Rijhulpjes voor automobilisten maken auto’s vaak niet veiliger, maar juist gevaarlijker. Dat concludeert de Onderzoeksraad voor Veiligheid na een half jaar durend onderzoek: ,,Bestuurders weten niet goed wat de systemen kunnen, fabrikanten houden daar niet genoeg rekening mee en daardoor kunnen risico’s in het verkeer ontstaan.‘’

Een waarschuwingspiepje of stuuringreep als een automobilist per ongeluk de rijstrook dreigt te verlaten, een cruisecontrol die zelf afremt en gas geeft, of een automatisch noodremsysteem dat zelf op de rem trapt als er een botsing dreigt: auto’s zitten tegenwoordig vol met dit soort rijhulpsystemen. Maar de systemen (ook wel bekend als (ADAS: Advanced Driver Assistance Systems) zijn vaak nog niet volwassen als ze op de markt komen, concludeert de raad. ,,Dit betekent dat ze nog verder doorontwikkeld worden na toelating op de openbare weg. Samen met het kennisgebrek van bestuurders, ontstaan situaties waarin bestuurders niet begrijpen waarom de auto op een bepaalde manier reageert of juist niet reageert.‘’

Onvoldoende toezicht
De raad verwijt de overheid onvoldoende toezicht te houden op de assistentiesystemen in auto’s en wijst met een beschuldigende vinger naar de RDW: ,,Bij toelating van nieuwe auto’s op de openbare weg, heeft de overheid onvoldoende toezicht op de werking van nieuwe systemen in verschillende omstandigheden. Hierdoor is niet helder of het systeem daadwerkelijk doet wat het moet doen.”

De RDW heeft inmiddels op het onderzoek gereageerd: ,,Er is historisch gezien geen enkel voorbeeld dat een ADAS-systeem de verkeersveiligheid heeft verlaagd. Er is ook nooit een ADAS-systeem teruggehaald uit de markt. Wel zijn er stapsgewijs verbeteringen op bestaande systemen doorgevoerd om de veiligheid verder te verhogen. Sinds 2016 is internationaal bepaald dat nieuwe systemen op het gebied van sturen niet goedgekeurd kunnen worden voordat de eisen hiervoor uitgewerkt zijn. Oftewel: er is vanaf het begin beleid geweest voor nieuwe systemen.‘’

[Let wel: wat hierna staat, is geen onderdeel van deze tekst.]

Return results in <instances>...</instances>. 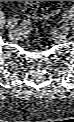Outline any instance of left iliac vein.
Listing matches in <instances>:
<instances>
[{
    "label": "left iliac vein",
    "instance_id": "1",
    "mask_svg": "<svg viewBox=\"0 0 74 122\" xmlns=\"http://www.w3.org/2000/svg\"><path fill=\"white\" fill-rule=\"evenodd\" d=\"M71 13L69 11H67L64 15H63V20L64 21H68L70 19ZM70 30V26L68 24H65L62 27V33L63 34H67V32Z\"/></svg>",
    "mask_w": 74,
    "mask_h": 122
}]
</instances>
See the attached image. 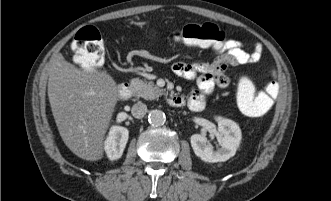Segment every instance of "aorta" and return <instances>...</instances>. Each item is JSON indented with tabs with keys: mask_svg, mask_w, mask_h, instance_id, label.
I'll return each instance as SVG.
<instances>
[{
	"mask_svg": "<svg viewBox=\"0 0 331 201\" xmlns=\"http://www.w3.org/2000/svg\"><path fill=\"white\" fill-rule=\"evenodd\" d=\"M148 121L152 126H161L166 121L165 113L161 110L155 109L149 113Z\"/></svg>",
	"mask_w": 331,
	"mask_h": 201,
	"instance_id": "762f6f07",
	"label": "aorta"
}]
</instances>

Niettemin stelt de raad dat de eisen die de overheid aan auto’s stelt, niet goed aansluiten bij de huidige generatie rijhulpsystemen: ,,En er wordt te weinig van ongevallen geleerd om de verkeersveiligheid van rijhulpsystemen te verbeteren.‘’ De overheid kijkt, aldus de raad, vooral naar de verre toekomst van de auto, zoals zelfrijdende auto’s, maar onvoldoende naar de auto van nu. Verder zouden fabrikanten en verkopers in de showroom automobilisten beter moeten informeren over de mogelijkheden en beperkingen van de nieuwe technologie in de auto.

Politie
De raad verrichtte het onderzoek op basis van ongevallen en bestudering van literatuur. ,,Het is voor een deel van de rijhulpsystemen niet duidelijk welk effect ze systemen hebben op de verkeersveiligheid. Het ontbreekt aan een goede monitoring en evaluatie van deze systemen. De politie kan de gegevens na een ongeval vaak niet uitlezen en het is niet altijd bekend in welke auto’s deze systemen zitten. ‘’

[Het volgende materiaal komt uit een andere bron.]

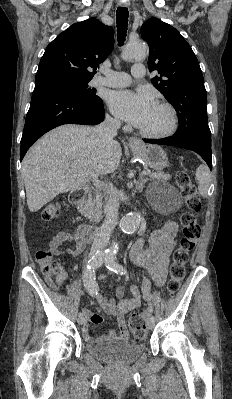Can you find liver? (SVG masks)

Het Ministerie van Infrastructuur en Waterstaat heeft inmiddels gereageerd op het onderzoek: ,,De technologie omvat meer dan alleen het verbeteren van verkeersveiligheid, maar dit neemt niet weg dat comfortsystemen de verkeersveiligheid niet negatief mogen beïnvloeden.‘’

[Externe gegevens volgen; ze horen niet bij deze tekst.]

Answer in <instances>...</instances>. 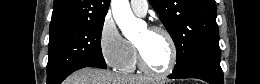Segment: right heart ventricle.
Instances as JSON below:
<instances>
[{"mask_svg": "<svg viewBox=\"0 0 260 84\" xmlns=\"http://www.w3.org/2000/svg\"><path fill=\"white\" fill-rule=\"evenodd\" d=\"M128 52L119 70L125 73L134 72L138 68L134 44L127 41Z\"/></svg>", "mask_w": 260, "mask_h": 84, "instance_id": "e07e8e85", "label": "right heart ventricle"}]
</instances>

De RAI Vereniging, die de Nederlandse autofabrikanten en -importeurs vertegenwoordigt, zegt het onderzoek zeer serieus te nemen. Maar voegt er enige nuance aan toe: ,,Auto’s zijn de afgelopen 10 jaar zo’n 30 tot 40 procent veiliger geworden. De opkomst van rijtaak-ondersteunde systemen levert hieraan een steeds belangrijker en bewezen bijdrage.  Zo kan volgens de SWOV (Stichting Wetenschappelijk Onderzoek Verkeersveiligheid) een combinatie van verschillende van dit soort systemen zelfs leiden tot 40 procent minder kop-staartbotsingen met letsel.”